» **ASSIGNMENT**:
Write out all of the entries that follow, word for word, but skip the pictures.

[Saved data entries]

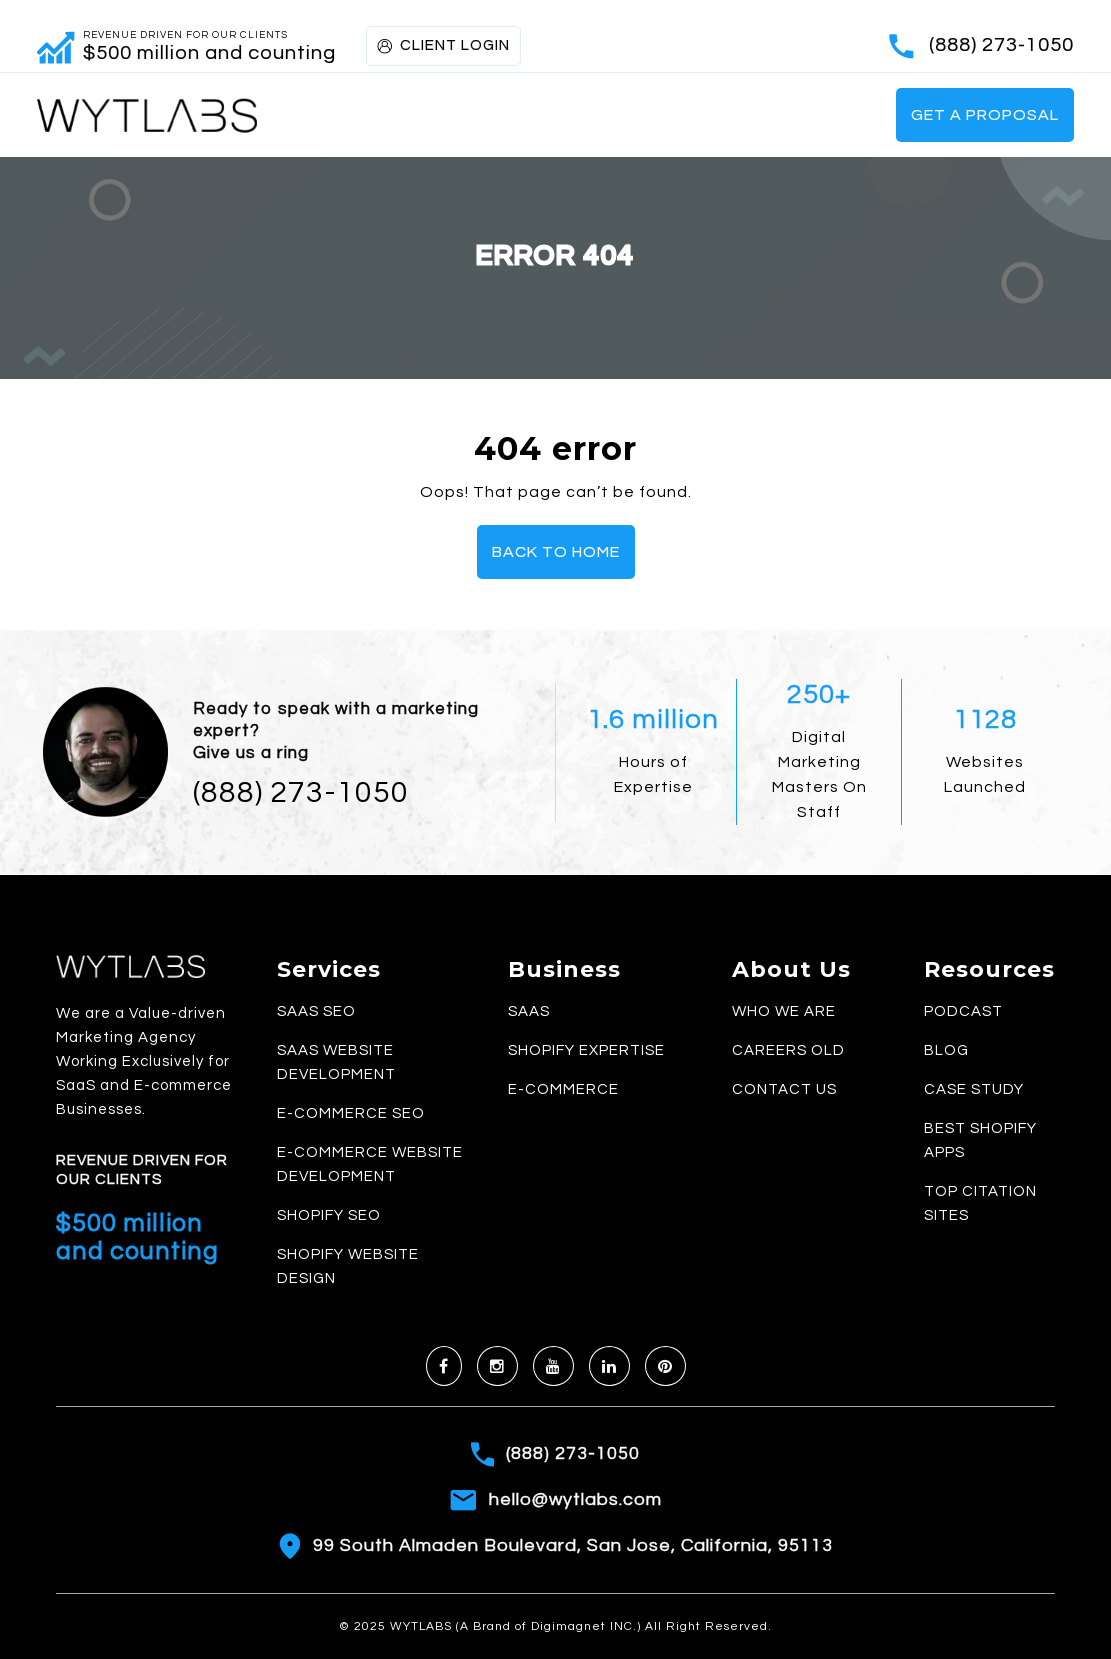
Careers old (788, 1050)
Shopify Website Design (348, 1266)
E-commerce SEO (351, 1113)
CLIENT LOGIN (443, 46)
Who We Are (784, 1011)
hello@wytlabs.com (575, 1499)
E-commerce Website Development (370, 1164)
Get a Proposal (985, 115)
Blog (946, 1050)
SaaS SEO (316, 1011)
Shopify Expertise (586, 1050)
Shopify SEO (329, 1215)
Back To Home (556, 552)
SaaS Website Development (336, 1062)
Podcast (963, 1011)
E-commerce (563, 1089)
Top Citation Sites (980, 1203)
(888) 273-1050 (1001, 45)
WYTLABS (423, 1626)
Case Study (974, 1089)
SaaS (529, 1011)
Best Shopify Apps (980, 1140)
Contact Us (784, 1089)
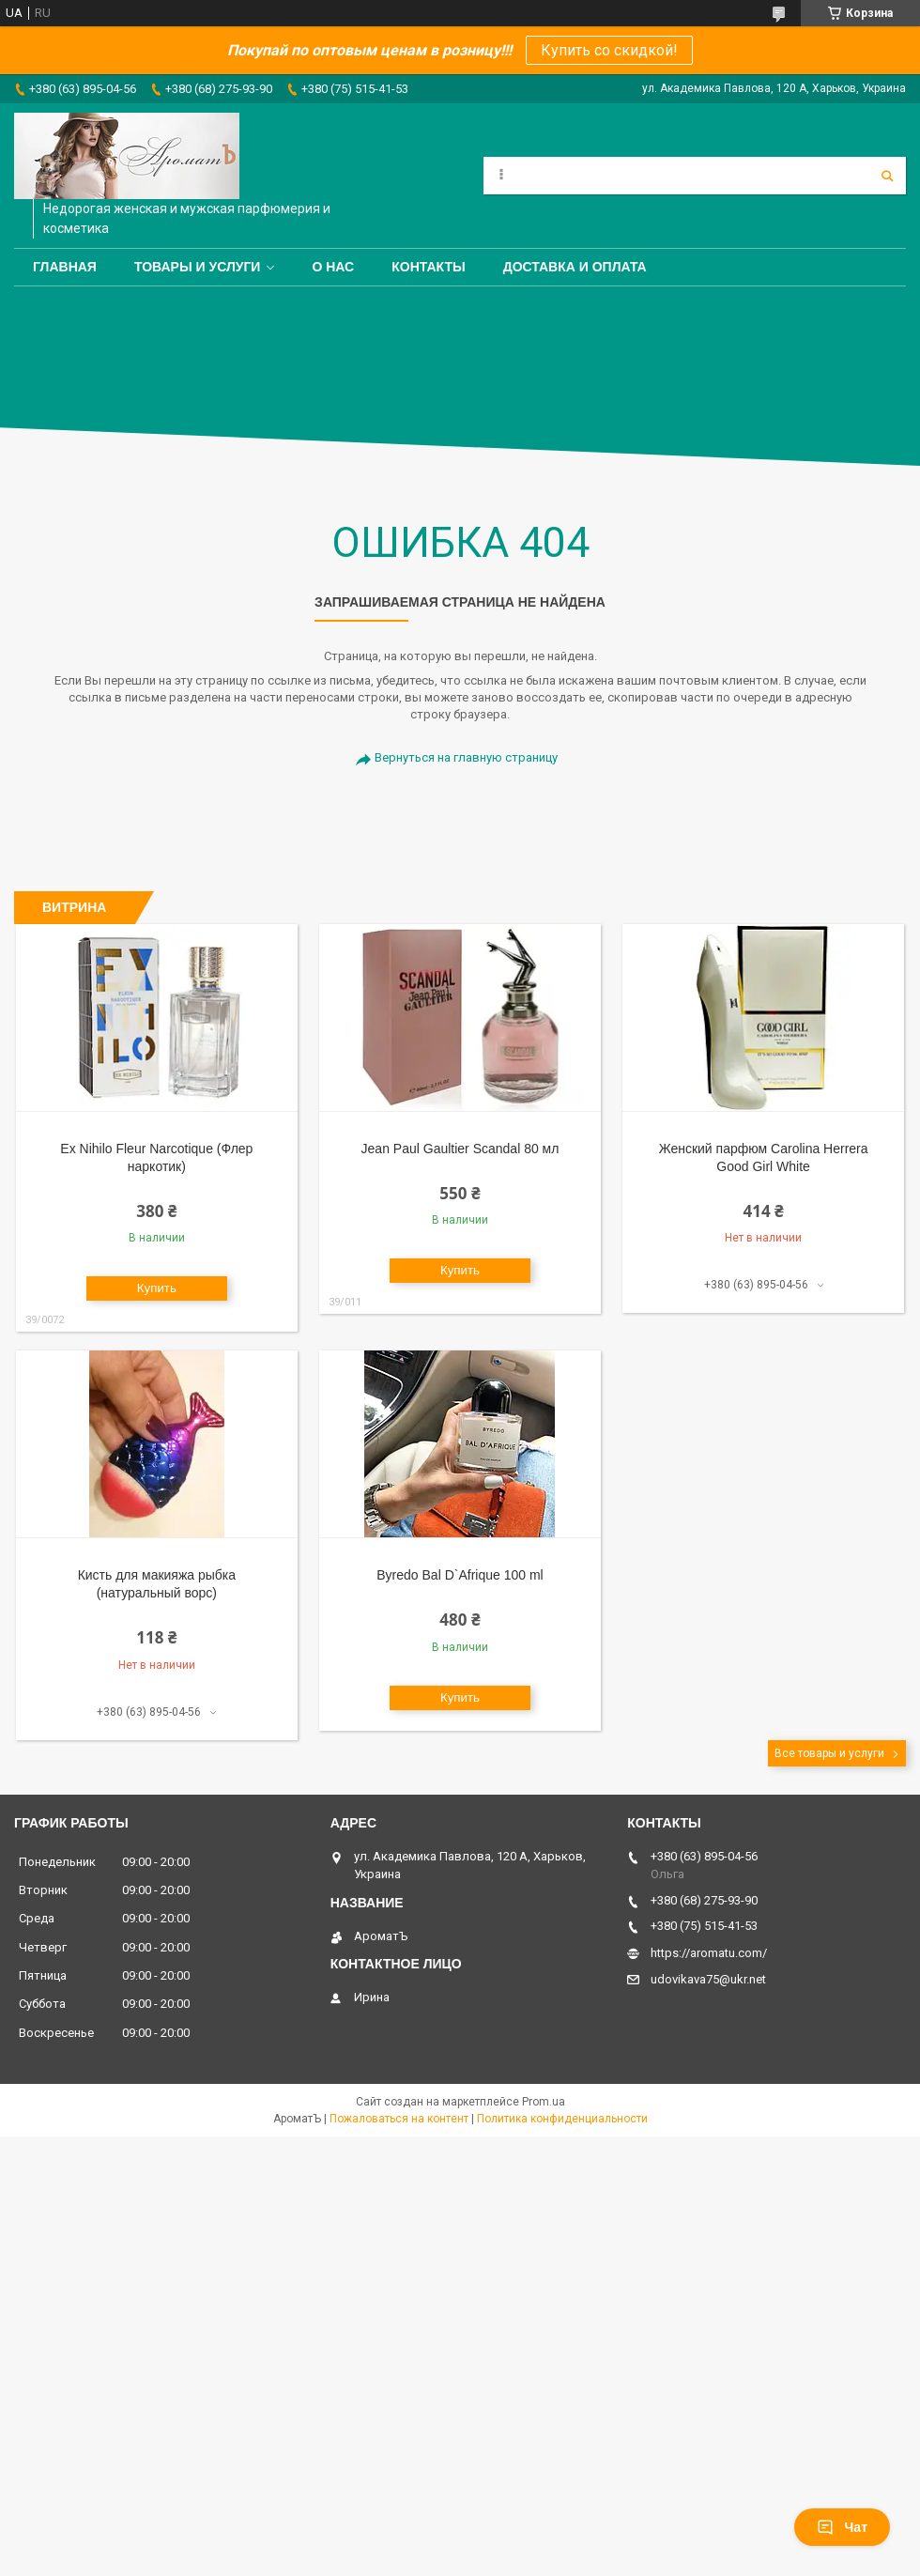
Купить (156, 1288)
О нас (333, 266)
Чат (842, 2527)
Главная (65, 266)
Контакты (428, 266)
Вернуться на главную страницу (466, 757)
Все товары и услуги (829, 1753)
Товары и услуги (197, 266)
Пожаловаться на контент (399, 2118)
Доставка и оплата (575, 266)
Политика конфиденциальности (562, 2118)
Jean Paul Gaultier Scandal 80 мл (460, 1148)
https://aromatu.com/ (709, 1953)
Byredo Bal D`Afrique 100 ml (459, 1574)
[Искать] (887, 175)
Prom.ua (543, 2101)
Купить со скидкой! (609, 50)
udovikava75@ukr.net (708, 1979)
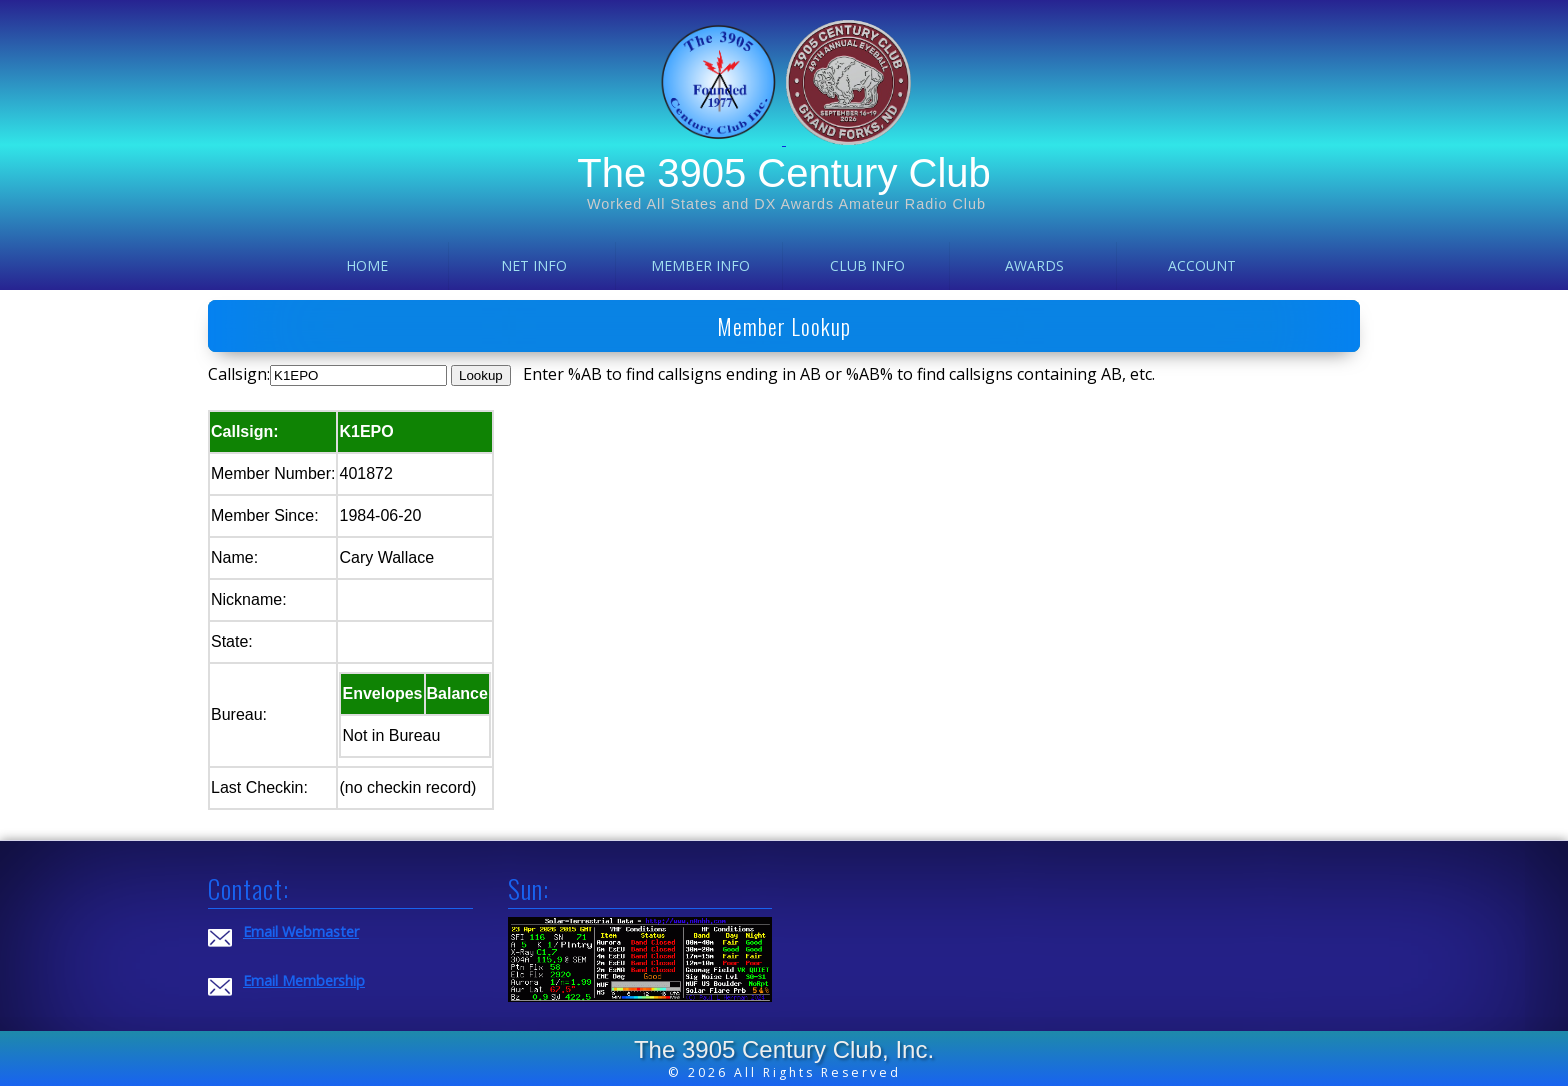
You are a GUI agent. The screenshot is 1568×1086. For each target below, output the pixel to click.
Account (1202, 265)
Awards (1034, 265)
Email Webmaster (301, 931)
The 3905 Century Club (784, 173)
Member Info (700, 265)
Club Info (867, 265)
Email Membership (304, 980)
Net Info (534, 265)
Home (367, 265)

» **SOLVED PROBLEM**:
Careers old (788, 1050)
Shopify Website Design (348, 1266)
E-commerce SEO (351, 1113)
CLIENT LOGIN (443, 46)
Who We Are (784, 1011)
hello@wytlabs.com (575, 1499)
E-commerce Website Development (370, 1164)
Get a Proposal (985, 115)
Blog (946, 1050)
SaaS SEO (316, 1011)
Shopify Expertise (586, 1050)
Shopify SEO (329, 1215)
Back To Home (556, 552)
SaaS Website Development (336, 1062)
Podcast (963, 1011)
E-commerce (563, 1089)
Top Citation Sites (980, 1203)
(888) 273-1050 (1001, 45)
WYTLABS (423, 1626)
Case Study (974, 1089)
SaaS (529, 1011)
Best Shopify Apps (980, 1140)
Contact Us (784, 1089)
Купить (156, 1288)
О нас (333, 266)
Чат (842, 2527)
Главная (65, 266)
Контакты (428, 266)
Вернуться на главную страницу (466, 757)
Все товары и услуги (829, 1753)
Товары и услуги (197, 266)
Пожаловаться на контент (399, 2118)
Доставка и оплата (575, 266)
Политика конфиденциальности (562, 2118)
Jean Paul Gaultier Scandal 80 мл (460, 1148)
https://aromatu.com/ (709, 1953)
Byredo Bal D`Afrique 100 ml (459, 1574)
[Искать] (887, 175)
Prom.ua (543, 2101)
Купить со скидкой! (609, 50)
udovikava75@ukr.net (708, 1979)
You are a GUI agent. The screenshot is 1568×1086. For each target below, output the pixel to click.
Account (1202, 265)
Awards (1034, 265)
Email Webmaster (301, 931)
The 3905 Century Club (784, 173)
Member Info (700, 265)
Club Info (867, 265)
Email Membership (304, 980)
Net Info (534, 265)
Home (367, 265)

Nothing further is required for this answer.